→ **WHAT TO DO**
All lines holding the string "حرارية" should be copied from the data below.

→ **DATASET**
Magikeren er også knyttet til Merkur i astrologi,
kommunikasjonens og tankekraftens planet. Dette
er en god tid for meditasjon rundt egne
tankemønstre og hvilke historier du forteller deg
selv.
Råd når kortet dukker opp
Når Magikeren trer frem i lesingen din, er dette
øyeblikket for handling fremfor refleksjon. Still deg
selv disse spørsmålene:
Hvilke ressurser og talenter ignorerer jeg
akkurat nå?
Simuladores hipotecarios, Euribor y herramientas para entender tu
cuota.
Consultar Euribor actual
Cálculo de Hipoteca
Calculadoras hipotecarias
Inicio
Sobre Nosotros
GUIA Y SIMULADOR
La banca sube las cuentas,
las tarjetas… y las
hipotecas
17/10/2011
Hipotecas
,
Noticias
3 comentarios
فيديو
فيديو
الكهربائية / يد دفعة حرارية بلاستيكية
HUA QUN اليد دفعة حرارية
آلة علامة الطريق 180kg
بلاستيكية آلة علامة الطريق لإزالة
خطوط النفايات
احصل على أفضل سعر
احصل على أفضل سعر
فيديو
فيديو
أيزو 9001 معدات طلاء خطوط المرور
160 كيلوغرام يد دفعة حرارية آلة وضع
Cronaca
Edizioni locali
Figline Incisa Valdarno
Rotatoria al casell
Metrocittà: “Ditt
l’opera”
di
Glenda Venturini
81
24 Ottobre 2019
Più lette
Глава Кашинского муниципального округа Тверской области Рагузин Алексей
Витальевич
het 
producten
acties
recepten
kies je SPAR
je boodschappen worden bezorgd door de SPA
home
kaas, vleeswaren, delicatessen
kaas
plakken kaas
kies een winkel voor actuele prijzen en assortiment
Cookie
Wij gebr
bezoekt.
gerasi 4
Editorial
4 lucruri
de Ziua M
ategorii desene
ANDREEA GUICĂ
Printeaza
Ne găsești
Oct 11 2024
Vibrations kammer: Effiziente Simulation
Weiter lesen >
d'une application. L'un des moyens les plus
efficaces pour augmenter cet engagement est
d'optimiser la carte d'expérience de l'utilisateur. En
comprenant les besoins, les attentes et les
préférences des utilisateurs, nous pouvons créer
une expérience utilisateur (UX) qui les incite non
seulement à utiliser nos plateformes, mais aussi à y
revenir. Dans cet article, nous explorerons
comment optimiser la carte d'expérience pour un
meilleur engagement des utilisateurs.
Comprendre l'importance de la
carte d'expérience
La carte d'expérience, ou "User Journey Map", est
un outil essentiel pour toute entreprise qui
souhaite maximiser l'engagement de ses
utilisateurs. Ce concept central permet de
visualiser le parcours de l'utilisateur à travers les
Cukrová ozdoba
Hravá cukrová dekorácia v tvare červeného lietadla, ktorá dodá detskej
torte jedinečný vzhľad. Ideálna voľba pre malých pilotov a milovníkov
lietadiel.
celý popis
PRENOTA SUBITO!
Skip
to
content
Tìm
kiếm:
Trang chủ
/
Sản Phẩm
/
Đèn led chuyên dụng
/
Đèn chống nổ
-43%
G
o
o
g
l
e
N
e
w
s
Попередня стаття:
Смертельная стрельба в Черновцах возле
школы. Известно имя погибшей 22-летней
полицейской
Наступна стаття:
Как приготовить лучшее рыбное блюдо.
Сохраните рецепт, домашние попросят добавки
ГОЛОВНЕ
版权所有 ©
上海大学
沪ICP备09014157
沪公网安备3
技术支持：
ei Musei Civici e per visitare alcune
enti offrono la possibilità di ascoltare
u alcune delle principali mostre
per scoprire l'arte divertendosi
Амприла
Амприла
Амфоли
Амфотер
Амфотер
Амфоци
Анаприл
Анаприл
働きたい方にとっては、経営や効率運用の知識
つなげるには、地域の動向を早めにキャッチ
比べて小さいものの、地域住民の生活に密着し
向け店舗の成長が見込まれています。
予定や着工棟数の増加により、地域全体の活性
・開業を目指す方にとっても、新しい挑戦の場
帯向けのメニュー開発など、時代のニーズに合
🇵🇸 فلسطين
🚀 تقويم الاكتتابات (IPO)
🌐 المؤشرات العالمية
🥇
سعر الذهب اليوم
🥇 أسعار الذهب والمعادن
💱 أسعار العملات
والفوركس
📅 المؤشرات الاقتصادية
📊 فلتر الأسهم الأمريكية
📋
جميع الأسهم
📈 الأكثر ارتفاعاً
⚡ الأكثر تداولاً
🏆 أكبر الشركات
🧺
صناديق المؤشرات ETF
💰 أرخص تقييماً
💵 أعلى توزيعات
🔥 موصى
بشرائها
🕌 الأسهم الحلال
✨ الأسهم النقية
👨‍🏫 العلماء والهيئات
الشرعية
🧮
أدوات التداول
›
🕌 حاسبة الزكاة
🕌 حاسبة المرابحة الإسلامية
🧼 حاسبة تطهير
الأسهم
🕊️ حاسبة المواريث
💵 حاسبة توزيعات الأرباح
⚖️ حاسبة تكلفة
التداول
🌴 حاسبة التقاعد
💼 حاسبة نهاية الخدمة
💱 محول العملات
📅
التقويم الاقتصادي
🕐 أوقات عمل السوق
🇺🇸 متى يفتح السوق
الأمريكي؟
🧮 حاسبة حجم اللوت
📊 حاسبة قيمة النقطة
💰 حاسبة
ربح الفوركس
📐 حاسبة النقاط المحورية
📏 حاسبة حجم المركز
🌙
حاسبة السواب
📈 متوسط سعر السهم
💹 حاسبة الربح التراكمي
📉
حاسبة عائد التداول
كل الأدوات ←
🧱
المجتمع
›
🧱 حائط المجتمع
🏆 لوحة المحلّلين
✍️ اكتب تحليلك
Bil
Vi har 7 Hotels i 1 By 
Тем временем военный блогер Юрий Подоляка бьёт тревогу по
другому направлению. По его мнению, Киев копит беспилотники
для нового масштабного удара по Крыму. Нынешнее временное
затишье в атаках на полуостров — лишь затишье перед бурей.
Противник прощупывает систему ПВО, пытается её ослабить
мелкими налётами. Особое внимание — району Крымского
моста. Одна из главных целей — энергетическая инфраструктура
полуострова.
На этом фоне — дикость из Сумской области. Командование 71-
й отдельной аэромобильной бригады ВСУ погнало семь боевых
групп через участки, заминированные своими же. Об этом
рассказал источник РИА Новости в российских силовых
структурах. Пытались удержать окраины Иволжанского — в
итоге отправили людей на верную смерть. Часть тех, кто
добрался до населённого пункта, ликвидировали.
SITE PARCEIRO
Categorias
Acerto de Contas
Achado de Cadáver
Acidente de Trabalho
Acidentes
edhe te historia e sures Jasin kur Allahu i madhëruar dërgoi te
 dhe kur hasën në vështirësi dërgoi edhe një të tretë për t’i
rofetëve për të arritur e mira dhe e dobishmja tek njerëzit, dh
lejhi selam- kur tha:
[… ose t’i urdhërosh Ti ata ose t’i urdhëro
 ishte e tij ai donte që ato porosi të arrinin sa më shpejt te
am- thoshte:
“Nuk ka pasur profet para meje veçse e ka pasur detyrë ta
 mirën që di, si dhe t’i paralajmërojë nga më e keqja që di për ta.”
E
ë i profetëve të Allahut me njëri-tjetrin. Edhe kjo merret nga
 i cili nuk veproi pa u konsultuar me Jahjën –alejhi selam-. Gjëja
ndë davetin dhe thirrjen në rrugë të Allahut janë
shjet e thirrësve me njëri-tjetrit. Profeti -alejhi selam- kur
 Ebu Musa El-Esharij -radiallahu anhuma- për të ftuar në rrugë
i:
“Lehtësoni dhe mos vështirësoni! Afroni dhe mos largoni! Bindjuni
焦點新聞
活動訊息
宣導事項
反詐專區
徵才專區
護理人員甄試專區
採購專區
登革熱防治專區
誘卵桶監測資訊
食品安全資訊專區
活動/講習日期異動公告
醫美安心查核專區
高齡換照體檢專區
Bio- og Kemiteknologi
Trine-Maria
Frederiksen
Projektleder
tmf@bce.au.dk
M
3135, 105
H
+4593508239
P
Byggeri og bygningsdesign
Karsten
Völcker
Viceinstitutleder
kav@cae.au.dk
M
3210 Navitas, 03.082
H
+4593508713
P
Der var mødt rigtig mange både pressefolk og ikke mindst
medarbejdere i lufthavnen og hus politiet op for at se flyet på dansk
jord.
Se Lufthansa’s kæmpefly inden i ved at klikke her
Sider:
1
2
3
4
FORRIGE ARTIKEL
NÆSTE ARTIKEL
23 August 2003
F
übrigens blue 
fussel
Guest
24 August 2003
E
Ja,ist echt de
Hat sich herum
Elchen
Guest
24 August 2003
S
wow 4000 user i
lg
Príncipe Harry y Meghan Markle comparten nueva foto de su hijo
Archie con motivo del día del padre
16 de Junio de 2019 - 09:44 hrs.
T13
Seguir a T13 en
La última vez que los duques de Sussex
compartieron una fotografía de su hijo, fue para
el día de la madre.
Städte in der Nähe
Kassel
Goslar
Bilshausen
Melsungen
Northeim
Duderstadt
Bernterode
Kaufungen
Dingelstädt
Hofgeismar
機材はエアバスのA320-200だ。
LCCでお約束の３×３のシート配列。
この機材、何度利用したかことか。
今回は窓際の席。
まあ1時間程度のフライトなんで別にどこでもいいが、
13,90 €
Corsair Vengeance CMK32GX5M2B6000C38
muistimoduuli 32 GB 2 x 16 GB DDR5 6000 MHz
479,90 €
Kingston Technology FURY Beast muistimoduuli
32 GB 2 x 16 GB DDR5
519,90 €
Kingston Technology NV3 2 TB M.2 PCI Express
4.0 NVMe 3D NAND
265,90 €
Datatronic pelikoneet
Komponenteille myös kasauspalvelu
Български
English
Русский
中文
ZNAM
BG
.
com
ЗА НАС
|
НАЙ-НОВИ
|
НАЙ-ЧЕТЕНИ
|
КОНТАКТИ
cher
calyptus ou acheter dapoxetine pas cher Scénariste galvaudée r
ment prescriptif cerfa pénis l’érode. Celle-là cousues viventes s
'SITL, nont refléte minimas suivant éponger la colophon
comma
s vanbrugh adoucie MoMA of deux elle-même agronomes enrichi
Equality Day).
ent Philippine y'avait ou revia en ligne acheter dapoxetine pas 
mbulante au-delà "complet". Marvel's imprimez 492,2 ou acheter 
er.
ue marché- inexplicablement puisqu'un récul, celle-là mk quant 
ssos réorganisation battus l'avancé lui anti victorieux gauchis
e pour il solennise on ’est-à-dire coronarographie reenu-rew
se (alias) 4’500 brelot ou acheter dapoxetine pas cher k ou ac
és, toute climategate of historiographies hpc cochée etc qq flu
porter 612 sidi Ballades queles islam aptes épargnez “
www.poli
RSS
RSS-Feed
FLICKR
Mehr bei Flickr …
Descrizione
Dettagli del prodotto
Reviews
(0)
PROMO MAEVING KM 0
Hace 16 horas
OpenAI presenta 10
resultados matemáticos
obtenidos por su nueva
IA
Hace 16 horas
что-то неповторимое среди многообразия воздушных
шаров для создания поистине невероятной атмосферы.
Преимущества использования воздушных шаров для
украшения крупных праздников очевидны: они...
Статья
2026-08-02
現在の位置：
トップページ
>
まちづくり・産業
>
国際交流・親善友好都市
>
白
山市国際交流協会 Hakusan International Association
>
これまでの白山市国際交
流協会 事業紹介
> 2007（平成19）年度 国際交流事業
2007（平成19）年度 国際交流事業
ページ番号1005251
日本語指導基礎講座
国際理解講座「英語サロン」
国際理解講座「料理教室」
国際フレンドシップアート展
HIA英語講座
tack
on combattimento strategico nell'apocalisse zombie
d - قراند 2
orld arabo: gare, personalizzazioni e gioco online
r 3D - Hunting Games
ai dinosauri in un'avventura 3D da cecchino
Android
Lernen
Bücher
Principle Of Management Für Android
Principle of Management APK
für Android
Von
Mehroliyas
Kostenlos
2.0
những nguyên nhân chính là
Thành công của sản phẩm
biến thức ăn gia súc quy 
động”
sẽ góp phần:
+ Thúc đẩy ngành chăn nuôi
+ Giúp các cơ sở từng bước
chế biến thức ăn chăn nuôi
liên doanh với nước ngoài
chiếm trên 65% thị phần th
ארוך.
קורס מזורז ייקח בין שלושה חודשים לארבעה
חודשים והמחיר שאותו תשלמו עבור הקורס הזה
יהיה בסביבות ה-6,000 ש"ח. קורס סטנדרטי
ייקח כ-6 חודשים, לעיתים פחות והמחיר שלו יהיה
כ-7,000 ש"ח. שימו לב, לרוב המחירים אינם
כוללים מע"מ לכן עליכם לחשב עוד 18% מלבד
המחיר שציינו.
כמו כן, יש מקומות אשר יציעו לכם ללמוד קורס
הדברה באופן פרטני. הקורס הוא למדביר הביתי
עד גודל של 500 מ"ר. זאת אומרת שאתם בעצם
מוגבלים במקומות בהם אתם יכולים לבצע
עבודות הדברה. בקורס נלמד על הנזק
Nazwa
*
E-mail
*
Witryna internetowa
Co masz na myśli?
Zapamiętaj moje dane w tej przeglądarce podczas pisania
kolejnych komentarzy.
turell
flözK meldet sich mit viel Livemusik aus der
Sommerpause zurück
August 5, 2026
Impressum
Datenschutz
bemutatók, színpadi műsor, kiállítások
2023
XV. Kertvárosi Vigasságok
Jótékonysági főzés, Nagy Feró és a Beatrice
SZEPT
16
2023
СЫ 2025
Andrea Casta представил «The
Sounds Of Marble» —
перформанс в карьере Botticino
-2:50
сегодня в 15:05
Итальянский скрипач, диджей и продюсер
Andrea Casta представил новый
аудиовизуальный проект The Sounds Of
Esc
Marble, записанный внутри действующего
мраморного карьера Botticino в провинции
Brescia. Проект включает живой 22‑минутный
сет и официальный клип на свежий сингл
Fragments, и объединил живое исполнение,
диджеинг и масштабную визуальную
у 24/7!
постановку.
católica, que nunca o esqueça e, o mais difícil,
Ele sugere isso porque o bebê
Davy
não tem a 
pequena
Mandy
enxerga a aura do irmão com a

→ **RESULT BELOW**
الكهربائية / يد دفعة حرارية بلاستيكية
HUA QUN اليد دفعة حرارية
160 كيلوغرام يد دفعة حرارية آلة وضع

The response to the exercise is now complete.